A shared backbone approach would:
- Load T5 XXL to GPU once.
- Attach BLIP2 vision heads, SD3 diffusion heads, and QA heads as small, separate modules.
This is the kind of configuration where you get both large VRAM savings and very different business use cases.
6. Example Cluster: One SigLIP for Retrieval, Generation, and Multimodal Assistance
SigLIP is another natural candidate for sharing.
You can imagine a stack that uses one SigLIP encoder for:
- Image retrieval — CLIP-like models for visual search and finding similar images.
- Text to image generation — Flux style models that use SigLIP as a text encoder for conditioning.
- Multimodal assistance — Vision language assistants that use SigLIP as an image encoder for VQA and multimodal chat.
User facing purposes here include:
- Visual search over catalogs and product images.
- Generating marketing or UI art.
- Answering questions about screenshots, PDFs, or photos.
Under a shared backbone design:
- SigLIP is loaded once.
- Retrieval, generation, and assistant endpoints all reuse that encoder.
The shared component is large and common, while the value of each endpoint is genuinely different.
7. VRAM Saving Estimates
Some rough estimates of potential VRAM savings:
| Cluster | Shared backbone | Unique per model | Models | VRAM (no sharing) | VRAM (with sharing) | Savings |
|---|---|---|---|---|---|---|
| Flux.1 Schnell + Dev | ~24 GB | ~1 GB | 2 | 50 GB | 26 GB | ~48% |
| SDXL Turbo + Base + styles | ~14 GB | ~2 GB | 4 | 64 GB | 22 GB | ~66% |
Even with conservative assumptions, sharing the large tower once usually saves tens of gigabytes of VRAM per node for these clusters.
8. Implementation
All of these examples point to the same core requirement:
Load the big, shared weights once per device, then cheaply switch or stack the smaller unique pieces per model.
In practical terms, a shared backbone runtime would need to:
- Keep one or more backbones resident on each GPU.
- Maintain a registry of small, model specific components (heads, adapters, diffusion backbones).
- Route each request to a combination of one backbone plus one or more unique components.
- Manage batching and scheduling so that different logical models can share the same physical backbone compute.
This is more ambitious than simply loading one model per process, but the payoff is potentially large VRAM savings and more flexible multi-model serving.
9. Challenges
There are real technical challenges hiding behind the nice examples:
- Fine tunes with the same starting checkpoint still drift in their weights, so extracting a clean shared subset is nontrivial.
- Quantization formats often differ across models, so a shared backbone must handle mixed precisions or align formats.
- Some layers drift far more than others, which makes it hard to decide what belongs in the backbone versus the per model delta.
- There is no standard tensor diff format for weights, so today we mostly ship full copies instead of base plus delta.
- Inference engines usually assume one contiguous blob per model, not a composable backbone plus components.
So while the motivation is straightforward, getting to a robust implementation requires research on weight factoring, new storage formats, and changes in serving infrastructure.
10. Worth Exploring
Despite the friction, I think this idea is worth exploring:
- Adapter-only fine tunes and LoRA stacks already demonstrate that you can do a lot of work with a frozen core and small deltas.
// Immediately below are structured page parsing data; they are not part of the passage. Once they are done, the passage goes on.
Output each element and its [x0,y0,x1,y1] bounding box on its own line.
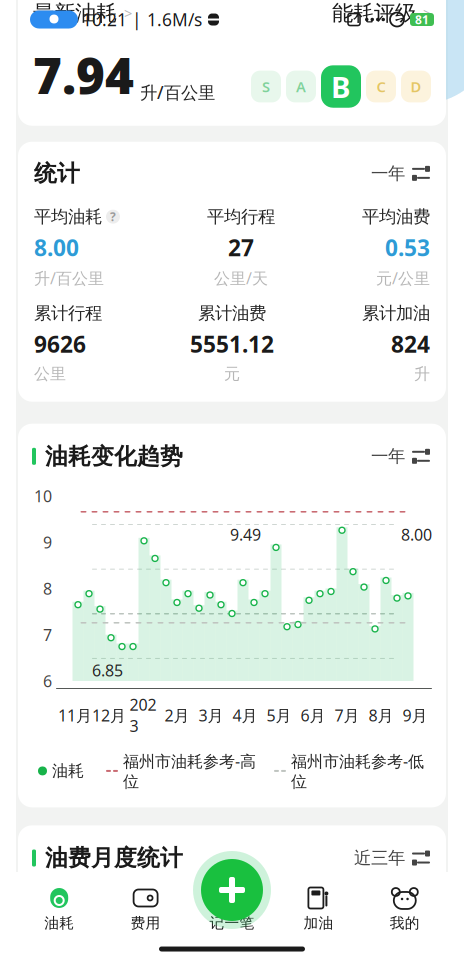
staticText: 累计行程 [34,303,102,324]
staticText: 累计加油 [362,303,430,324]
button[interactable]: 一年 [369,442,432,471]
staticText: 8.00 [34,232,79,262]
button[interactable]: 一年 [371,159,430,188]
staticText: 记一笔 [210,914,254,932]
staticText: 9 [43,532,52,553]
staticText: C [376,77,386,96]
staticText: > [423,3,431,23]
staticText: 8.00 [401,524,432,545]
staticText: ? [110,209,116,225]
staticText: 8 [43,578,52,599]
staticText: 12月 [92,705,126,726]
staticText: 8月 [368,705,394,726]
button[interactable]: 我的 [362,880,448,936]
staticText: 油费月度统计 [45,844,183,872]
staticText: 0.53 [385,232,430,262]
staticText: 3月 [198,705,224,726]
staticText: 11月 [58,705,92,726]
staticText: 824 [391,329,430,359]
staticText: 最新油耗 [33,0,117,26]
staticText: 能耗评级 [332,0,416,26]
staticText: > [124,3,132,23]
staticText: 平均行程 [207,206,275,227]
staticText: 福州市油耗参考-高位 [123,750,256,791]
staticText: 统计 [34,159,80,187]
staticText: 10 [34,485,52,507]
staticText: 4月 [232,705,258,726]
staticText: 升/百公里 [140,81,215,104]
staticText: 油耗变化趋势 [45,442,183,470]
staticText: 2月 [164,705,190,726]
staticText: 5月 [266,705,292,726]
staticText: 7 [43,624,52,645]
staticText: 油耗 [44,914,74,932]
staticText: 公里 [34,364,66,384]
button[interactable]: 油耗 [16,880,102,936]
staticText: 9月 [402,705,428,726]
staticText: 费用 [131,914,161,932]
staticText: 元 [224,364,240,384]
staticText: 27 [228,232,254,262]
staticText: 7.94 [33,42,134,108]
staticText: 升/百公里 [34,267,104,289]
staticText: 累计油费 [198,303,266,324]
button[interactable]: 最新油耗 [33,0,132,26]
staticText: 9626 [34,329,86,359]
staticText: D [410,77,422,96]
staticText: 一年 [371,163,405,184]
staticText: 元/公里 [376,267,430,289]
staticText: S [262,77,270,96]
staticText: 加油 [303,914,333,932]
staticText: 2023 [130,694,156,736]
staticText: 81 [415,12,429,27]
staticText: 5551.12 [190,329,274,359]
button[interactable]: 能耗评级 [332,0,431,26]
staticText: 6.85 [92,660,123,681]
button[interactable]: 费用 [102,880,189,936]
staticText: 公里/天 [214,267,268,289]
staticText: 平均油费 [362,206,430,227]
staticText: A [296,77,306,96]
staticText: 一年 [371,446,405,467]
staticText: 平均油耗 [34,206,102,227]
button[interactable]: 加油 [275,880,362,936]
staticText: 油耗 [52,761,84,781]
button[interactable]: 近三年 [352,843,432,873]
button[interactable]: 记一笔 [189,880,275,936]
button[interactable]: 记一笔 [193,851,271,929]
staticText: B [331,67,351,106]
staticText: 福州市油耗参考-低位 [291,750,424,791]
staticText: 我的 [390,914,420,932]
staticText: 6 [43,670,52,692]
staticText: 6月 [300,705,326,726]
staticText: 1650 [214,887,250,908]
staticText: 近三年 [354,847,405,869]
staticText: 10:21 | 1.6M/s [82,8,202,31]
staticText: 9.49 [230,524,261,545]
staticText: 升 [414,364,430,384]
staticText: 7月 [334,705,360,726]
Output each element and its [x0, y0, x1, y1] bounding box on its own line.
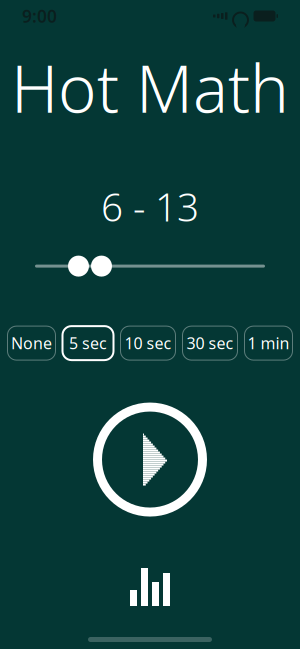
staticText: 5 sec: [69, 332, 107, 354]
staticText: 9:00: [22, 4, 57, 28]
button[interactable]: Statistics: [118, 559, 182, 615]
staticText: 6 - 13: [101, 181, 199, 232]
button[interactable]: None: [8, 326, 56, 360]
button[interactable]: Start: [90, 400, 210, 520]
staticText: 10 sec: [124, 332, 172, 354]
button[interactable]: 1 min: [244, 326, 292, 360]
staticText: 1 min: [248, 332, 290, 354]
staticText: 30 sec: [186, 332, 234, 354]
staticText: Hot Math: [11, 44, 289, 131]
button[interactable]: 30 sec: [182, 326, 238, 360]
staticText: None: [11, 332, 52, 354]
button[interactable]: 10 sec: [120, 326, 176, 360]
button[interactable]: 5 sec: [62, 326, 114, 360]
- Multimodal and diffusion systems increasingly reuse the same encoders across many endpoints.
- Mixture of Experts models share huge parts of their networks at runtime, showing that shared compute is viable at scale.
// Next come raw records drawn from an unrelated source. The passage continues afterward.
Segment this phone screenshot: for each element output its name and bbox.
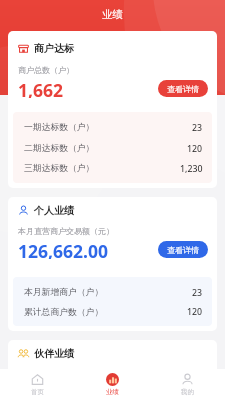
staticText: 商户达标 bbox=[34, 42, 74, 55]
staticText: 累计总商户数（户） bbox=[24, 307, 104, 318]
staticText: 120 bbox=[187, 143, 203, 155]
staticText: 本月新增商户（户） bbox=[24, 287, 104, 298]
staticText: 商户总数（户） bbox=[18, 65, 74, 75]
staticText: 120 bbox=[187, 306, 203, 318]
staticText: 查看详情 bbox=[167, 84, 199, 94]
staticText: 查看详情 bbox=[167, 245, 199, 255]
staticText: 业绩 bbox=[102, 8, 123, 21]
staticText: 126,662.00 bbox=[18, 239, 108, 259]
staticText: 一期达标数（户） bbox=[24, 122, 95, 133]
staticText: 1,662 bbox=[18, 78, 64, 98]
staticText: 伙伴业绩 bbox=[34, 347, 74, 360]
staticText: 我的 bbox=[181, 388, 194, 396]
button[interactable]: 查看详情 bbox=[158, 80, 208, 97]
button[interactable]: Home bbox=[23, 371, 52, 398]
staticText: 个人业绩 bbox=[34, 204, 74, 217]
staticText: 业绩 bbox=[106, 388, 119, 396]
button[interactable]: 业绩 bbox=[98, 371, 127, 398]
staticText: 1,230 bbox=[180, 163, 203, 175]
staticText: 首页 bbox=[31, 388, 44, 396]
button[interactable]: Profile bbox=[173, 371, 202, 398]
staticText: 23 bbox=[192, 122, 203, 134]
staticText: 三期达标数（户） bbox=[24, 163, 95, 174]
staticText: 23 bbox=[192, 287, 203, 299]
button[interactable]: 查看详情 bbox=[158, 241, 208, 258]
staticText: 本月直营商户交易额（元） bbox=[18, 226, 114, 236]
staticText: 二期达标数（户） bbox=[24, 143, 95, 154]
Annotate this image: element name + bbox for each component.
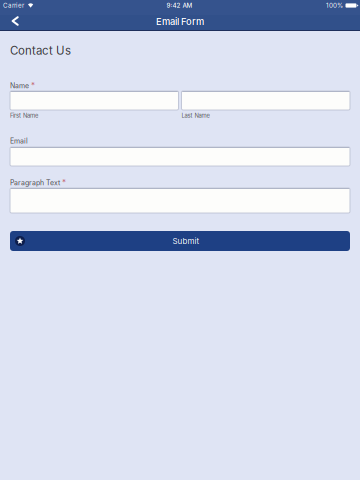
button[interactable]: Submit	[10, 231, 350, 251]
staticText: Email	[10, 137, 28, 145]
staticText: Carrier	[3, 2, 24, 9]
staticText: *	[31, 80, 35, 90]
staticText: 9:42 AM	[167, 2, 193, 9]
staticText: 100%	[326, 2, 343, 9]
staticText: *	[62, 177, 66, 187]
staticText: First Name	[10, 112, 38, 119]
staticText: Name	[10, 82, 29, 90]
staticText: Submit	[172, 236, 200, 246]
button[interactable]: Back	[0, 15, 34, 30]
staticText: Email Form	[156, 16, 204, 27]
staticText: Paragraph Text	[10, 178, 60, 187]
staticText: Contact Us	[10, 44, 71, 58]
staticText: Last Name	[182, 112, 210, 119]
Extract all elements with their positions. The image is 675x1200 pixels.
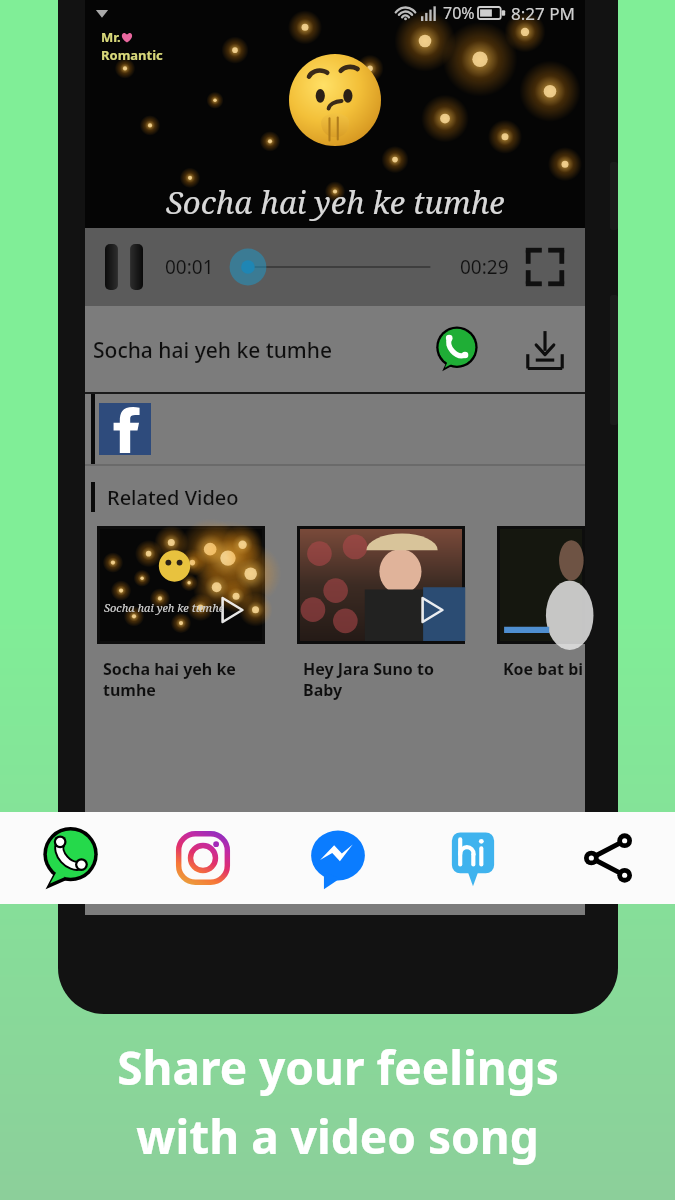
staticText: 8:27 PM <box>511 2 575 25</box>
staticText: Related Video <box>107 484 239 511</box>
staticText: 70% <box>443 2 475 24</box>
staticText: Hey Jara Suno to Baby <box>303 658 434 701</box>
staticText: 00:29 <box>460 254 509 280</box>
staticText: Socha hai yeh ke tumhe <box>104 600 225 615</box>
button[interactable]: Socha hai yeh ke tumhe <box>97 526 265 701</box>
button[interactable]: Download <box>519 324 571 376</box>
staticText: Romantic <box>101 46 163 64</box>
staticText: Socha hai yeh ke tumhe <box>103 658 236 701</box>
button[interactable]: Share on WhatsApp <box>429 323 483 377</box>
staticText: Mr. <box>101 28 121 46</box>
button[interactable]: Share on Messenger <box>270 812 405 904</box>
button[interactable]: Pause <box>105 244 143 290</box>
button[interactable]: Share on WhatsApp <box>0 812 135 904</box>
button[interactable]: Share <box>540 812 675 904</box>
staticText: Socha hai yeh ke tumhe <box>166 181 505 223</box>
staticText: with a video song <box>136 1105 539 1168</box>
button[interactable]: Koe bat bi <box>497 526 585 680</box>
button[interactable]: Fullscreen <box>525 247 565 287</box>
button[interactable]: Hey Jara Suno to Baby <box>297 526 465 701</box>
staticText: Share your feelings <box>117 1036 559 1099</box>
button[interactable]: Facebook <box>99 403 151 455</box>
staticText: 00:01 <box>165 254 214 280</box>
button[interactable]: Share on Hike <box>405 812 540 904</box>
button[interactable]: Share on Instagram <box>135 812 270 904</box>
staticText: Socha hai yeh ke tumhe <box>93 336 429 365</box>
staticText: Koe bat bi <box>503 658 584 680</box>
If we accept that many model families have:
- High overlap in parameters, and
- Real, distinct value across their variants,
then it feels wasteful to keep paying VRAM and load time for fully separate checkpoints.
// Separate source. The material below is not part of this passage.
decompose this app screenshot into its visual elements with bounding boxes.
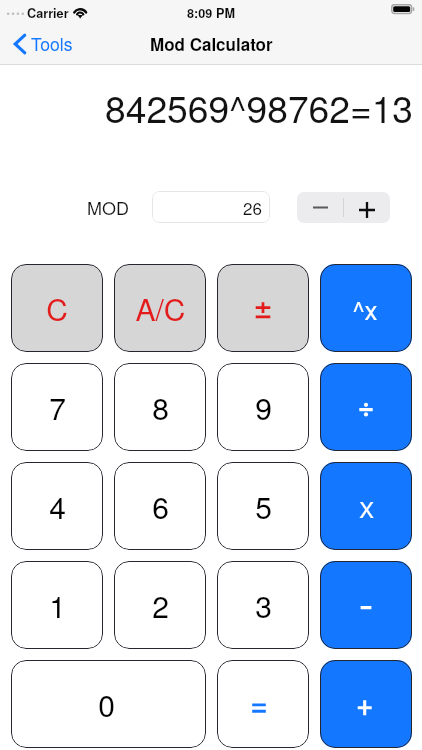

I do not know yet exactly how far this idea can go, but the examples above make it clear that there is a lot of redundant weight sitting in memory today. Finding a good way to load the shared parts once and treat the unique bits as small add-ons feels like a direction worth pushing on.
I plan to explore this idea further and share any interesting results in a follow-up post.